3. Market’s stock of funds is limited, off-exchange incremental funds are scarce
US stock AI sector continues to divert global funds, overall crypto market volume remains low, relying solely on short positions’ stop-loss-driven rebounds, with no long-term incremental funds entering, raising doubts about the sustainability of the rebound.
4. Key Technical Price Levels
Support levels (from near to far)
1. Short-term strong support: $64,300 (today’s oscillation center, intraday lifeline)
2. Core support: $60,000–$63,000 (previous bottom support zone)

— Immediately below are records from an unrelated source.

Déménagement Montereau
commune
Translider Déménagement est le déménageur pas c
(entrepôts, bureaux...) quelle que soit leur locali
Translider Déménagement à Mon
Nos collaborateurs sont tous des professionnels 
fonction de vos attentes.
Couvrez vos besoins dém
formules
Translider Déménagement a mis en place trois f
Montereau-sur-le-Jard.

3. Extreme support: $59,000, a break below would open downside space, targeting around $55,000
Resistance levels (from near to far)
1. First resistance: $66,500–$67,000, the first critical hurdle for the rebound, only if it stabilizes can the recovery continue
2. Medium-term strong resistance: $72,000–$74,000, the previous decline starting point, with concentrated trapped positions, ultimate resistance for the rebound
5. Market Cycle Judgment
1. Short-term (1-3 days): Oscillating towards recovery, limited rebound space
Relying on support at $64,300 for slight upward oscillation, target $66,500–$67,000; if unable to break through $67,000, likely to return to $63,000–$65,000 range oscillation.

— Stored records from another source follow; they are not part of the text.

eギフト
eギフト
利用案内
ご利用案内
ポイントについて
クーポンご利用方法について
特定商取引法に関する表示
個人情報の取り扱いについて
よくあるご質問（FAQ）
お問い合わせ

2. Mid-term (1-4 weeks): Overall oscillation slightly weak, trend not reversed
Unless ETF experiences continuous large inflows for several days or the Fed signals rate cuts, rebounds are still considered a continuation of the downtrend, with resistance at $74,000 difficult to break in one go.
3. Long-term: The halving supply tightening cycle remains valid, with $59,000 as the cycle’s low zone, but macro negative pressures will prolong the bottoming process.
6. Key Signals to Watch for Next
1. ETF fund flows over the next two trading days: continuous net inflows strengthen rebound sustainability; if flows turn back to outflow, the current correction will quickly end.
2. June Federal Reserve dot plot: if hawkish signals are released, this round of rebound will end immediately, testing the $60,000 level again.
3. Whether volume can stabilize above $67,000 is the core technical signal to judge the strength of the rebound.